Even the history of Great Falls proclaims the wonder of the Lord’s grace and mercy. We were started all the way back in 1955 as a way of best ministering to the needs of Great Falls. As a way of providing both sides of town with the precious news of God’s word. For such a time as this, here and now, in this place, we show the great wonder of God’s grace and mercy, spreading His word to those around us through simple things, like giving of food, clothing, and our very lives in support of the church.
Conclusion: A simple thing, a rock falling in the water makes many ripples. Yet, what a great ripple can be made from a small rock! So too the Word of God spreads to all the world beginning at Jerusalem, across Asia, to Europe by Paul, all the way here to Montana and even further still. As William Lohe remarked, mission is nothing more than the Church in motion. May God by His grace continue to help and support His church as we continue to proclaim both Law and Gospel to those both far and near that all may know that:
Christ has risen!
Christ is risen indeed! Alleluia!
The peace of God which surpasses all understanding, guard, and keep, your hearts and minds in Christ Jesus. Amen.
Fifth Sunday of Easter

Text: Revelation 21:1-7
Alleluia! Christ is Risen!
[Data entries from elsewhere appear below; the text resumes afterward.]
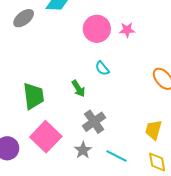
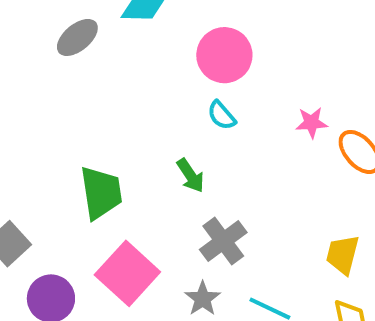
pink star: (127, 30) -> (311, 123), moved
cyan semicircle: (102, 68) -> (222, 115), moved

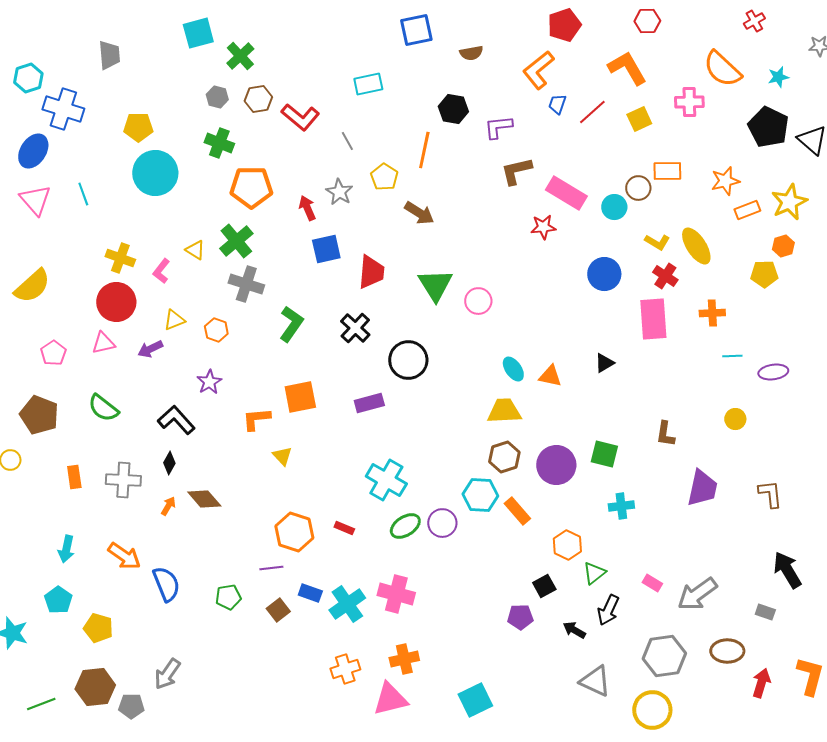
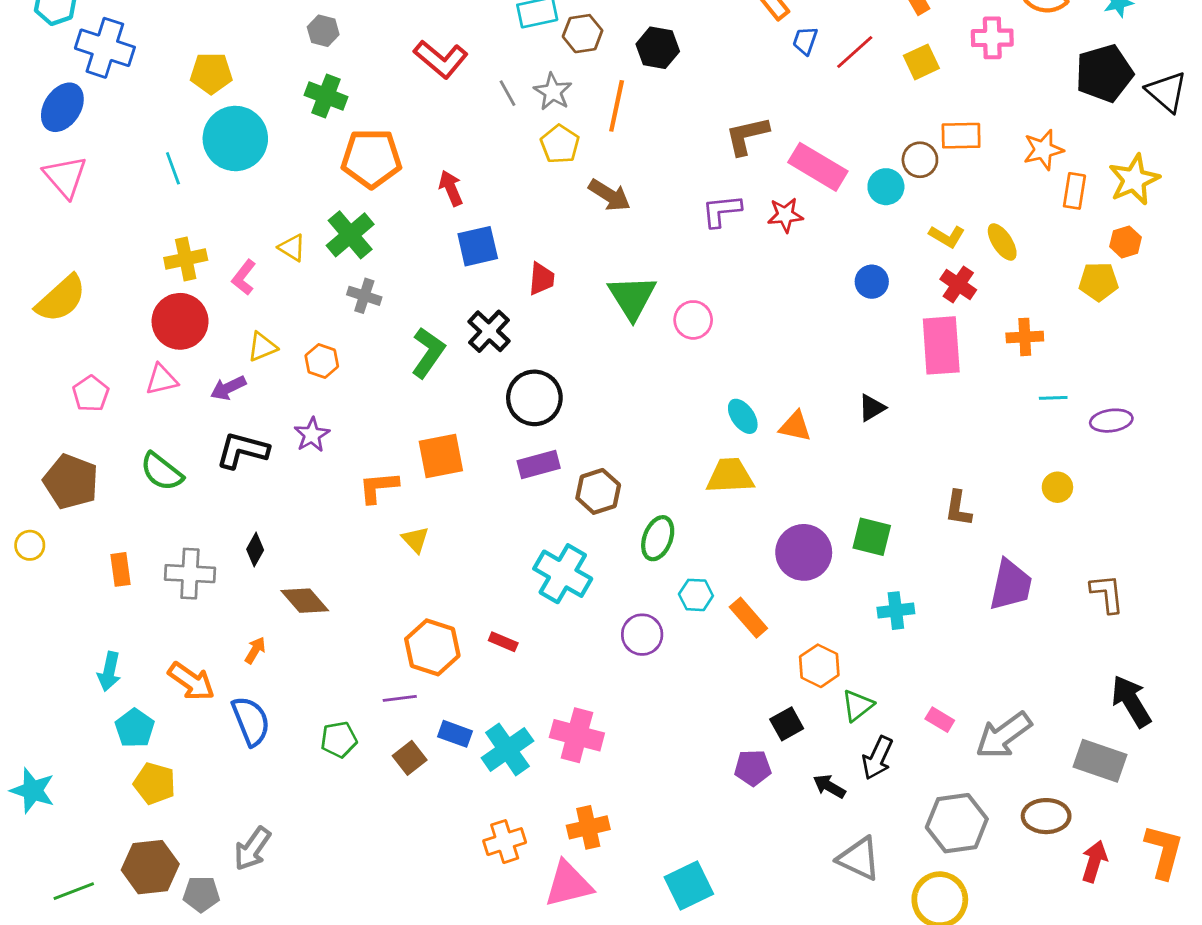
brown hexagon: (258, 99) -> (583, 34), moved
purple L-shape: (498, 127) -> (722, 211), moved
black pentagon: (768, 127) -> (1104, 73), turned 30
gray star: (339, 192) -> (553, 92), moved
cyan line: (83, 194) -> (173, 168), moved
orange rectangle: (747, 210) -> (1074, 191), turned -60
yellow ellipse: (696, 246) -> (1002, 242), size x0.7
yellow cross: (120, 258) -> (186, 259), turned -32
red trapezoid: (371, 272) -> (541, 279), size x0.7
blue circle: (604, 274) -> (872, 282), size x0.7
gray cross: (246, 284) -> (364, 296), size x0.7
black cross: (355, 328) -> (489, 331), moved
black circle: (408, 360) -> (534, 398), moved
black L-shape: (176, 420) -> (242, 450), moved, turned -33
brown hexagon: (504, 457) -> (598, 491), moved
cyan hexagon: (480, 495) -> (696, 595), size x0.7
orange arrow: (168, 506) -> (255, 650), moved
green ellipse: (405, 526) -> (658, 538), moved, turned -36
cyan pentagon: (58, 600) -> (135, 728), moved
gray rectangle: (765, 612) -> (1100, 761), size x1.8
He is Risen Indeed! Alleluia!
Grace, mercy, and peace be to you from God our Father and our Risen Lord and Savior, Jesus Christ.
My dear beloved flock, the text for our meditation this morning is the Epistle Lesson of the Revelation according to Saint John, the twenty-first chapter verses one through seven.
Boys and Girls, How are you doing this morning? I pray that you are doing well today. Have you ever heard of a move titled Aladdin? It was one of my favorite movies when I was your age. It is about a boy that does not have a family. He does not have a mom or dad. Aladdin’s life is broken and he wants a new life. He does everything he can to find a whole new world , to find someone who loves him. When something is old and broken what do you do with it? You would throw it away, right? It is broken. It does not work anymore. You toss it away and get something new. In our text for today, we see what God does with old things. We see that God does not throw them in the trash. Instead, He makes them new again. How does God do that? Ponder this question, as you hear the rest of the sermon. You may go back to your seats and those who love you.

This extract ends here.